How to train SparkML gradient boosting classifer given a RDD

Given the following rdd

training_rdd = rdd.select(
    # Categorical features
    col('device_os'), # 'ios', 'android'

    # Numeric features
    col('30day_click_count'), 
    col('30day_impression_count'),
    np.true_divide(col('30day_click_count'), col('30day_impression_count')).alias('30day_click_through_rate'),

    # label
    col('did_click').alias('label')
)

I am confused about the syntax to train a gradient boosting classifer.

I am following the this tutorial. https://spark.apache.org/docs/latest/ml-classification-regression.html#gradient-boosted-tree-classifier

However, I am unsure about how to get my 4 feature columns into a vector. Because VectorIndexer assumes that all the features are already in one column.

Solution

You can use VectorAssembler to generate the feature vector. Please note that you will have to convert your rdd to a DataFrame first.
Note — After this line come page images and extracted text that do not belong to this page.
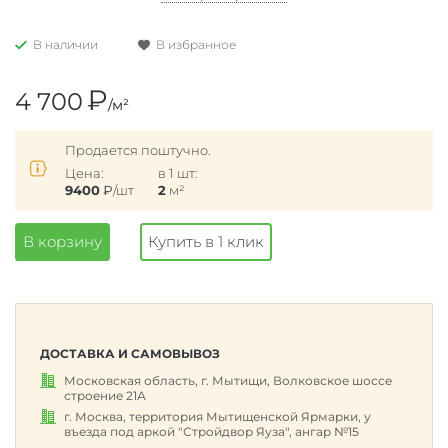
В наличии
В избранное
₽
4 700
/м²
Продается поштучно.
Цена:
в 1 шт:
9400
₽
/шт
2
м²
В корзину
Купить в 1 клик
ДОСТАВКА И САМОВЫВОЗ
Московская область, г. Мытищи, Волковское шоссе
строение 21А
г. Москва, территория Мытищенской Ярмарки, у
въезда под аркой "Стройдвор Яуза", ангар №15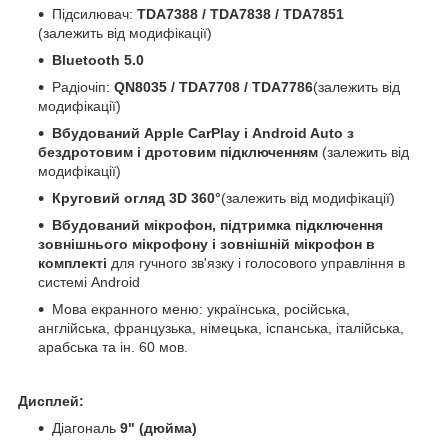
Підсилювач:
TDA7388 / TDA7838 / TDA7851
(залежить від модифікації)
Bluetooth 5.0
Радіочіп:
QN8035 / TDA7708 / TDA7786
(залежить від
модифікації)
Вбудований Apple CarPlay і Android Auto з
бездротовим і дротовим підключенням
(залежить від
модифікації)
Круговий огляд 3D 360°
(залежить від модифікації)
Вбудований мікрофон, підтримка підключення
зовнішнього мікрофону і зовнішній мікрофон в
комплекті
для гучного зв'язку і голосового управління в
системі Android
Мова екранного меню: українська, російська,
англійська, французька, німецька, іспанська, італійська,
арабська та ін. 60 мов.
Дисплей:
Діагональ
9" (дюйма)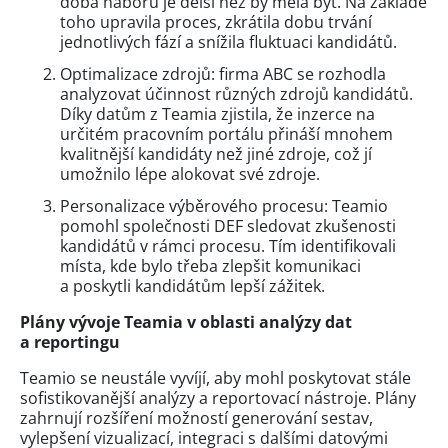
doba náboru je delší než by měla být. Na základě
toho upravila proces, zkrátila dobu trvání
jednotlivých fází a snížila fluktuaci kandidátů.
Optimalizace zdrojů: firma ABC se rozhodla
analyzovat účinnost různých zdrojů kandidátů.
Díky datům z Teamia zjistila, že inzerce na
určitém pracovním portálu přináší mnohem
kvalitnější kandidáty než jiné zdroje, což jí
umožnilo lépe alokovat své zdroje.
Personalizace výběrového procesu: Teamio
pomohl společnosti DEF sledovat zkušenosti
kandidátů v rámci procesu. Tím identifikovali
místa, kde bylo třeba zlepšit komunikaci
a poskytli kandidátům lepší zážitek.
Plány vývoje Teamia v oblasti analýzy dat
a reportingu
Teamio se neustále vyvíjí, aby mohl poskytovat stále
sofistikovanější analýzy a reportovací nástroje. Plány
zahrnují rozšíření možností generování sestav,
vylepšení vizualizací, integraci s dalšími datovými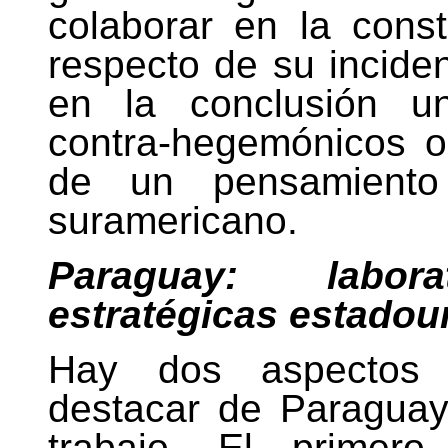
colaborar en la cons
respecto de su inciden
en la conclusión un
contra-hegemónicos o
de un pensamiento 
suramericano.
Paraguay: labor
estratégicas estado
Hay dos aspectos 
destacar de Paraguay
trabajo. El primero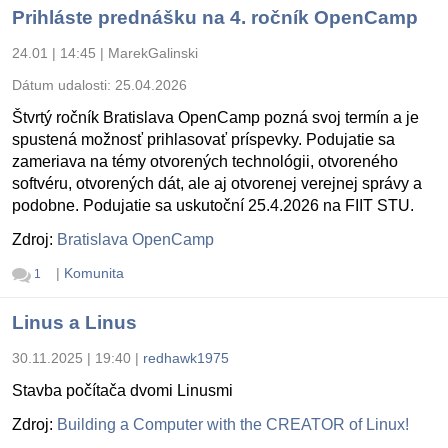
Prihláste prednášku na 4. ročník OpenCamp
24.01 | 14:45
|
MarekGalinski
Dátum udalosti:
25.04.2026
Štvrtý ročník Bratislava OpenCamp pozná svoj termín a je
spustená možnosť prihlasovať príspevky. Podujatie sa
zameriava na témy otvorených technológii, otvoreného
softvéru, otvorených dát, ale aj otvorenej verejnej správy a
podobne. Podujatie sa uskutoční 25.4.2026 na FIIT STU.
Zdroj:
Bratislava OpenCamp
|
Komunita
1
Linus a Linus
30.11.2025 | 19:40
|
redhawk1975
Stavba počítača dvomi Linusmi
Zdroj:
Building a Computer with the CREATOR of Linux!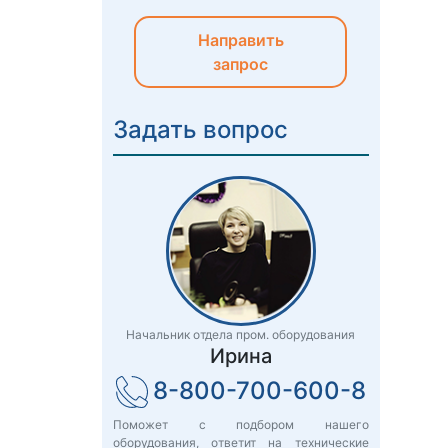
Направить
запрос
Задать вопрос
Начальник отдела пром. оборудования
Ирина
8-800-700-600-8
Поможет с подбором нашего
оборудования, ответит на технические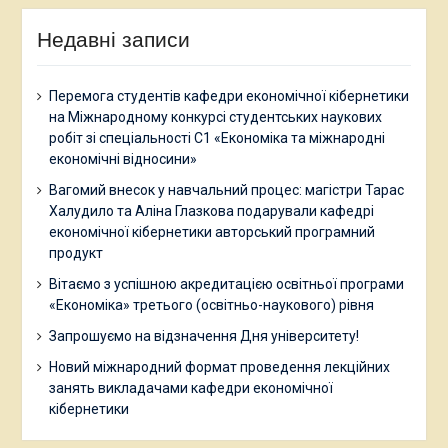
Недавні записи
Перемога студентів кафедри економічної кібернетики
на Міжнародному конкурсі студентських наукових
робіт зі спеціальності С1 «Економіка та міжнародні
економічні відносини»
Вагомий внесок у навчальний процес: магістри Тарас
Халудило та Аліна Глазкова подарували кафедрі
економічної кібернетики авторський програмний
продукт
Вітаємо з успішною акредитацією освітньої програми
«Економіка» третього (освітньо-наукового) рівня
Запрошуємо на відзначення Дня університету!
Новий міжнародний формат проведення лекційних
занять викладачами кафедри економічної
кібернетики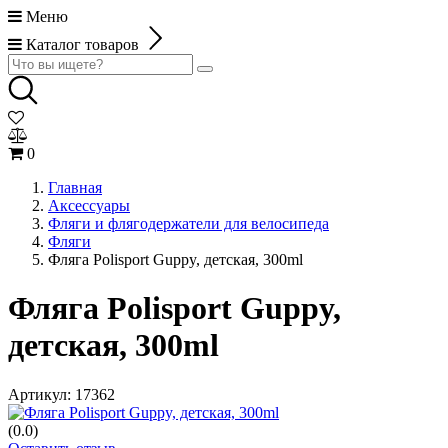
Меню
Каталог товаров
0
Главная
Аксессуары
Фляги и флягодержатели для велосипеда
Фляги
Фляга Polisport Guppy, детская, 300ml
Фляга Polisport Guppy,
детская, 300ml
Артикул:
17362
(0.0)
from pyspark.ml.feature import VectorAssembler
vectorizer = VectorAssembler()

vectorizer.setInputCols(["device_os",
                         "30day_click_count",
                         "30day_impression_count",
                         "30day_click_through_rate"])

vectorizer.setOutputCol("features")

And consequently, you will need to put vectorizer as the first stage into the Pipeline:

pipeline = Pipeline([vectorizer, ...])